We discern no reason to disturb the judge's factual findings. He identified specific articulable reasons for the detectives to order defendant from the vehicle and conduct the pat-down search, and our review of the record reveals sufficient credible evidence to support those findings. In the totality of the circumstances, we conclude that the State presented sufficient facts at the suppression hearing to "'create in a police officer a heightened awareness of danger that would warrant an objectively reasonable officer in securing the scene in a more effective manner by ordering the passenger to alight from the car[.]'" Mai, supra, 202 N.J. at 15 (quoting Smith, supra, 134 N.J. at 618). Furthermore, a reasonably prudent person under the circumstances would have believed that the subsequent pat-down for weapons was necessary based on defendant's repeated surreptitious movements, apparent efforts to conceal something at his right side, and slow or non-responsive compliance with the detectives' instructions and questions.

Next, defendant argues that he was entitled to and did not receive jail credit for the period from the entry of the plea, or at least from the March following the plea, to the time of sentencing and therefore his sentence is manifestly excessive requiring us to vacate and remand for resentencing. We disagree.

Our review of a sentence is limited. State v. Roth, 95 N.J. 334, 364 (1984). We will not substitute our judgment for that of the sentencing judge or impose our view of an appropriate sentence. State v. Bieniek, 200 N.J. 601, 607-08 (2010); State v. Evers, 175 N.J. 355, 386 (2003). If the judge follows the sentencing guidelines, we do not second-guess the sentencing. State v. Jabbour, 118 N.J. 1, 5 (1990).

A defendant is entitled to "receive credit on the term of a custodial sentence for any time served in custody in jail . . . between arrest and the imposition of sentence." Rule 3:21-8.

The credit is only permissible for a period of incarceration attributable to the crime for which the sentence is imposed. The credit is given for time served between the date of arrest and the imposition of sentence. When the rule applies, the credit is mandatory. Where the rule does not apply, the credit may nevertheless be awarded based on considerations of fairness, justice and fair dealings. [State v. Hemphill, 391 N.J. Super. 67, 70 (App. Div. 2007) (citations omitted.]

Furthermore, "'when a parolee is taken into custody on a parole warrant, the confinement is attributable to the original offense on which the parole was granted and not to any offense or offenses committed during the parolee's release.'" State v. Hernandez, 208 N.J. 24, 43 (2011) (quoting State v. Black, 153 N.J. 438, 461 (1998)).

Applying these standards, we discern no reason to disturb the sentence. Our review of the record shows that defendant understood the consequences of his plea, Rule 3:9-2, and nothing in the record shows that he was uninformed of the consequences of delaying his sentencing and not revoking bail. In fact, the judge expressed repeated concern for defendant's decision:

If you want to be sentenced in March, I'll do that. I don't know that that's in your best interest, sir. I would think you'd want to be sentenced [sooner].

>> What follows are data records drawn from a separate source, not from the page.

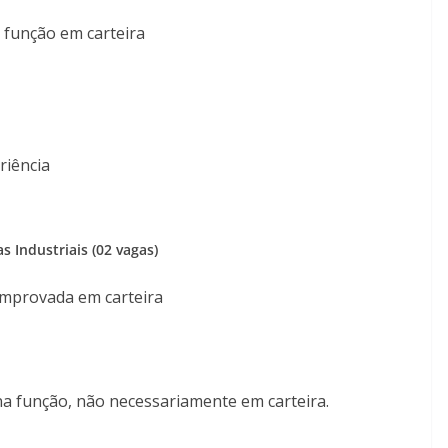
 função em carteira
riência
Industriais (02 vagas)
omprovada em carteira
na função, não necessariamente em carteira.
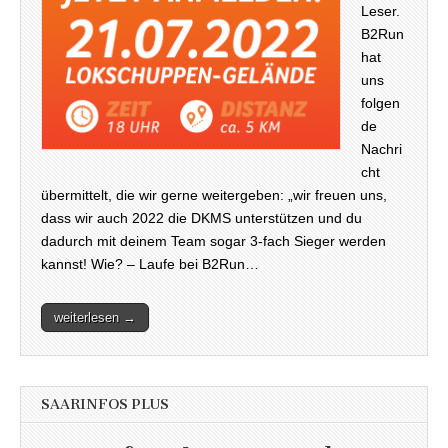
Leser.
B2Run
hat
uns
folgen
de
Nachri
cht
übermittelt, die wir gerne weitergeben: „wir freuen uns,
dass wir auch 2022 die DKMS unterstützen und du
dadurch mit deinem Team sogar 3-fach Sieger werden
kannst! Wie? – Laufe bei B2Run…
weiterlesen →
SAARINFOS PLUS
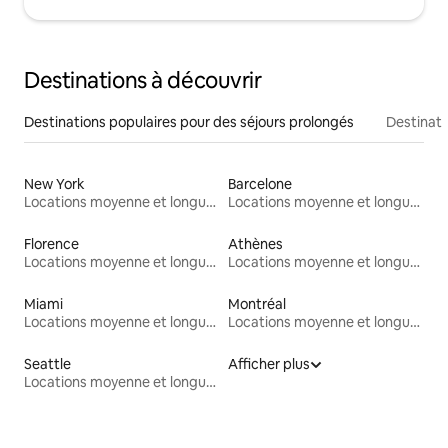
Destinations à découvrir
Destinations populaires pour des séjours prolongés
Destinati
New York
Barcelone
Locations moyenne et longue durée
Locations moyenne et longue durée
Florence
Athènes
Locations moyenne et longue durée
Locations moyenne et longue durée
Miami
Montréal
Locations moyenne et longue durée
Locations moyenne et longue durée
Seattle
Afficher plus
Locations moyenne et longue durée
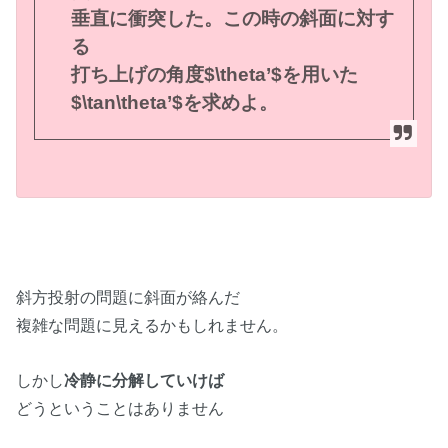
垂直に衝突した。
この時の斜面に対す
る
打ち上げの角度$\theta’$を用いた
$\tan\theta’$を求めよ。
斜方投射の問題に斜面が絡んだ
複雑な問題に見えるかもしれません。
しかし
冷静に分解していけば
どうということはありません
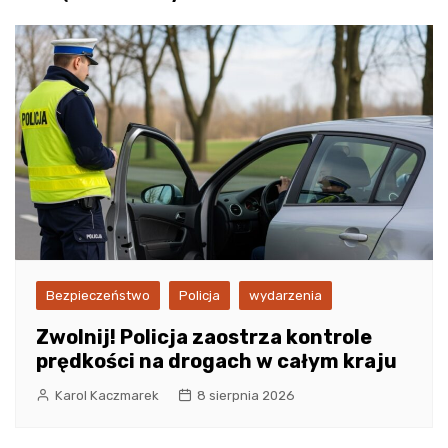
Bezpieczeństwo
Policja
wydarzenia
Zwolnij! Policja zaostrza kontrole
prędkości na drogach w całym kraju
Karol Kaczmarek
8 sierpnia 2026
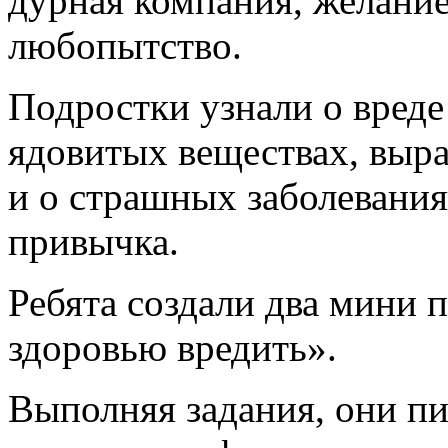
дурная компания, желание
любопытство.
Подростки узнали о вреде 
ядовитых веществах, выр
и о страшных заболевания
привычка.
Ребята создали два мини 
здоровью вредить».
Выполняя задания, они пи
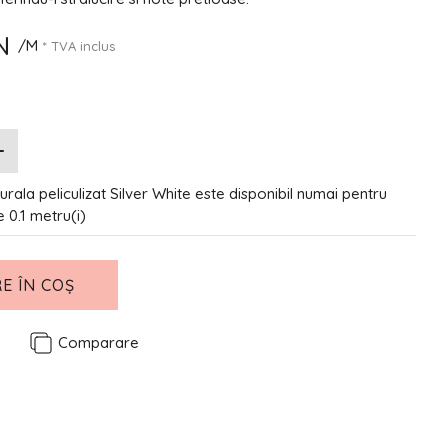
N
/M
* TVA inclus
rala peliculizat Silver White este disponibil numai pentru
de 0.1 metru(i)
E ÎN COȘ
e
Comparare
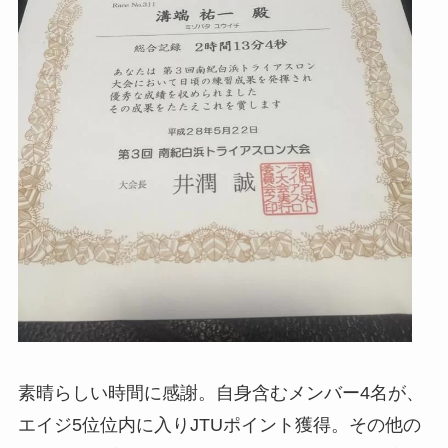
素晴らしい時間に感謝。自身含むメンバー4名が、
エイジ5位位内に入りJTUポイント獲得。その他の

Look, Mr. Parker, I'm trying to be straight with you here on what's going on. I'm not being punitive.

You would probably want to be sentenced in December, sir, or as soon as I can sentence you because you're serving a parole hit now[.]

I don't want to do anything that diminishes your credit, sir.

However, defendant stated: "I don't want to revoke my bail, man. . . . . I want to be sentenced in . . . March, that's it." We therefore conclude that the judge did not abuse his discretion.

Moreover, we perceive no manifest injustice in the length of defendant's five-year sentence and five-year parole ineligibility period, Bieniek, supra, 200 N.J. at 612; Roth, supra, 95 N.J. at 363-65, and we reject any contention that the sentence was imposed with "unreasonable delay." R. 3:21-4(a). Because the sentence is not "clearly mistaken," State v. Jarbath, 114 N.J. 394, 401 (1989), and does not "shock the judicial conscience," Roth, supra, 95 N.J. at 365, we must affirm.